▶ **WHAT THIS TASK INVOLVES**
Your answer should be an exact copy of the lines from the one containing "extrem zu profitieren. Doch nicht nur das…" through the last line of the records below, without any pictures.

▶ **DATASET EXCERPTS**
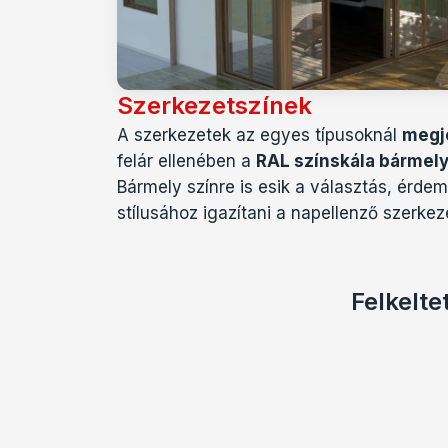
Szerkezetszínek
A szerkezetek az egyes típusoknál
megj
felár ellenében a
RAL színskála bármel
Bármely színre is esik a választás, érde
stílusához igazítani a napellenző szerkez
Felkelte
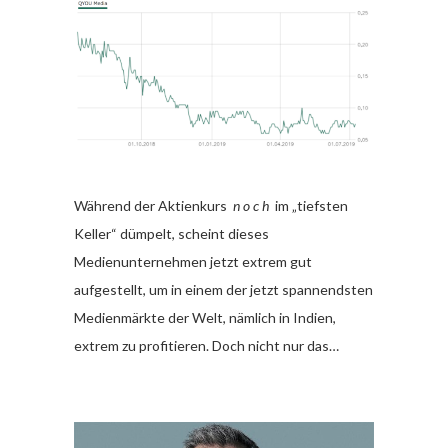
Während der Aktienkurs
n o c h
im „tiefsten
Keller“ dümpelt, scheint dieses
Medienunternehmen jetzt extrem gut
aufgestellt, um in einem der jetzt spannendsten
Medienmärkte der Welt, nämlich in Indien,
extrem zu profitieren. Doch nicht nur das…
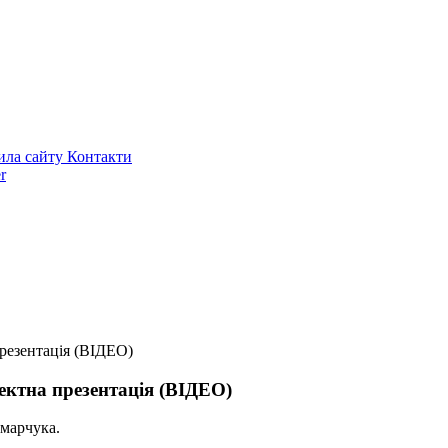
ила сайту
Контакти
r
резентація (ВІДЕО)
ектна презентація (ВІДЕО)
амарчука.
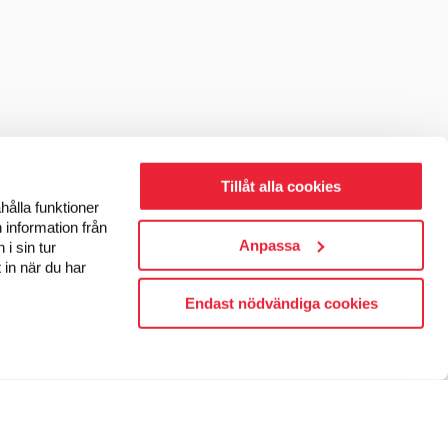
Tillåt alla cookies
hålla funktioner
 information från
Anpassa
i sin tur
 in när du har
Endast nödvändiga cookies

▶ **SOLUTION BELOW**
extrem zu profitieren. Doch nicht nur das…
ила сайту
Контакти
r
резентація (ВІДЕО)
ектна презентація (ВІДЕО)
амарчука.
Tillåt alla cookies
hålla funktioner
 information från
Anpassa
i sin tur
 in när du har
Endast nödvändiga cookies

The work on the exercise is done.